Some of these books forced me to memorize lines without meaning to, because they happened to stick in my mind.

"It hath a pleasant flavor, but it lacketh strength" --Twain, from the moment when pauper Tom Canty drinks the fingerbowl, thinking it was a beverage.

"Be hearty in your approbation and lavish in your praise" -- Carnegie. Only later in life did I realize that my mother had read the book, too, and absolutely lived by this mantra. Nobody did encouragement and praise like my mom. It was a gift she gave to many people all through her life.

And a particularly moving moment in the Thane novel was when Tibby Haws, talking to her schoolteacher, Julian Day, quoted Ruth's speech to Naomi in the King James Version: "Entreat me not to leave thee, or to return from following after thee: for whither thou goest, I will go; and where thou lodgest, I will lodge: thy people shall be my people, and thy God my God: where thou diest, will I die, and there will I be buried: the Lord do so to me, and more also, if ought but death part thee and me" (Ruth 1:16-17).

That scene made me read the Book of Ruth and memorize that whole passage, tho my fading memory can't be trusted to dredge it up accurately today. (I looked it up so I'd get it right here.)

These aren't necessarily the best books I've ever read, but they are all good books, I came to them very early, and they have helped shape my perceptions and decisions throughout my whole life. It happens that within the past five years I've reread all of them, and they hold up very well.

I was especially surprised by how emotionally powerful the rereading of Little Men was for me. The first time Nat touches a violin at the school reduced me to tears, because at that moment the whole experience of reading Little Men as a child came flooding back.

There are other books that would make the second five quite easily. I already mentioned William L. Shirer's The Rise and Fall of the Third Reich, and other books I read before high school that have stayed with me and shaped me include Ray Bradbury's Dandelion Wine, Robert A. Heinlein's Citizen of the Galaxy, Margaret Mitchell's Gone with the Wind, and Pride and Prejudice, by the Incomparable Jane.
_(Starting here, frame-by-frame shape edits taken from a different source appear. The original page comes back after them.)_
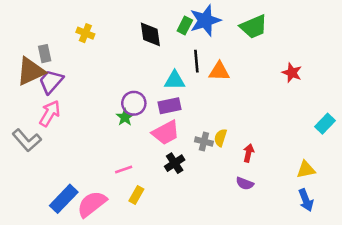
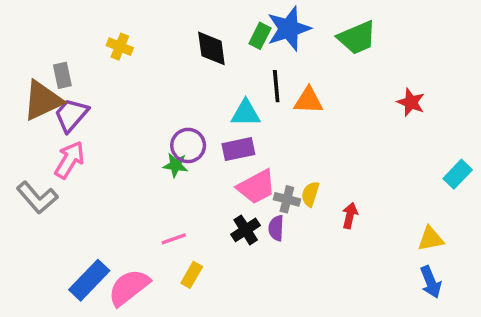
green star: (125, 117) -> (176, 165), turned -30
pink trapezoid: (166, 133) -> (256, 187), moved
purple semicircle: (245, 184) -> (276, 228), moved, turned 72

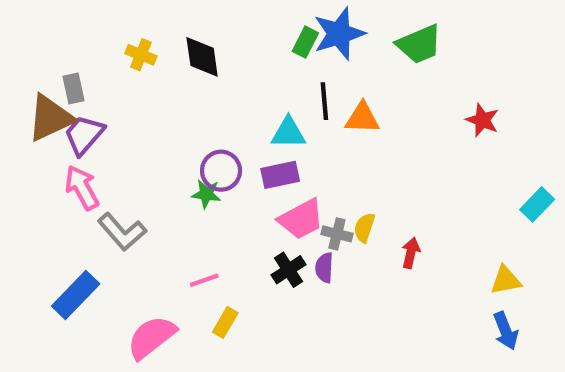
black diamond: (211, 48) -> (202, 57), moved
pink arrow: (70, 160) -> (82, 188), turned -60
gray L-shape: (37, 198) -> (122, 232), moved
blue rectangle: (89, 280) -> (76, 295), moved

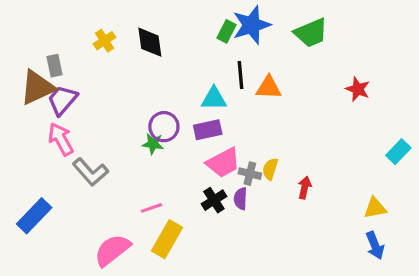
yellow cross: (141, 55) -> (105, 41), turned 35
blue rectangle: (76, 295) -> (34, 216), moved
yellow rectangle: (225, 322) -> (167, 239), size x1.6

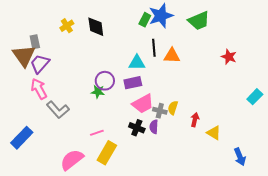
brown triangle: (37, 88) -> (24, 56), turned -40
black cross: (214, 200) -> (137, 128), turned -35
yellow triangle: (375, 208) -> (214, 133), moved, turned 42

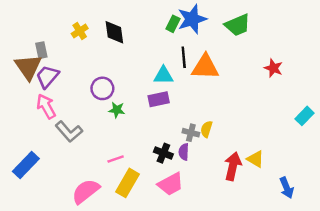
orange triangle: (172, 56) -> (205, 67), size x1.4
purple circle: (105, 81) -> (102, 88), moved
pink trapezoid: (143, 104) -> (171, 184), moved
red arrow: (195, 120) -> (233, 166), moved, size x1.6

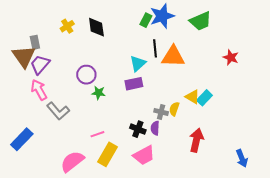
cyan triangle: (163, 75) -> (138, 63), turned -42
cyan rectangle: (305, 116) -> (204, 98), moved
yellow triangle: (255, 159) -> (192, 97), moved

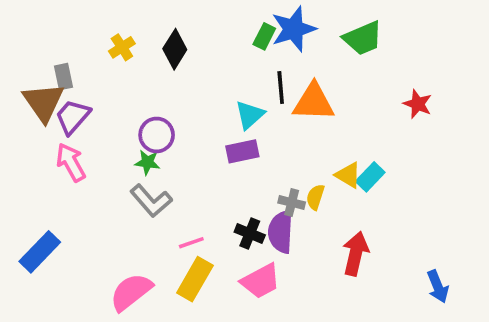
black diamond: (96, 27) -> (175, 49), turned 40
green star: (98, 93) -> (147, 162), moved
gray L-shape: (58, 111) -> (151, 201), moved
purple semicircle: (155, 128) -> (281, 232), size x1.6
pink line: (97, 134) -> (191, 243), moved

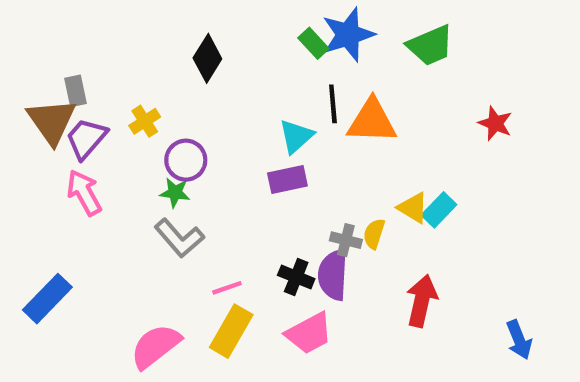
green rectangle: (264, 36) -> (313, 43), turned -70
yellow cross: (122, 47) -> (145, 121), moved

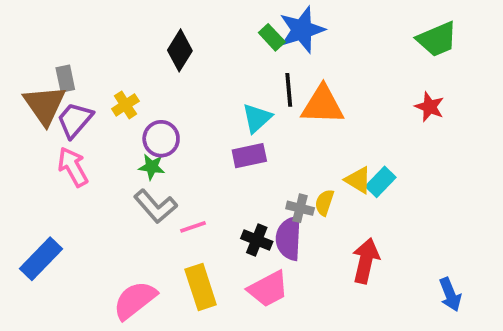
green trapezoid: (430, 45) -> (437, 39), moved
pink line: (227, 288) -> (193, 227), moved
yellow rectangle: (231, 331) -> (201, 287), turned -48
I love movies and, now that we're in the golden age of television, there are series that have had a strong effect on me. But with the exception of two movies -- A Man for All Seasons and The Lion in Winter -- nothing on a screen has ever owned me the way that certain books have been able to. (And those two are really part of my anglophilia.)

Maybe it's because reading is participatory -- you have to imagine settings and characters, and your own inner voice has to act all the parts. But the books of my childhood matter far more to me than the movies and tv shows.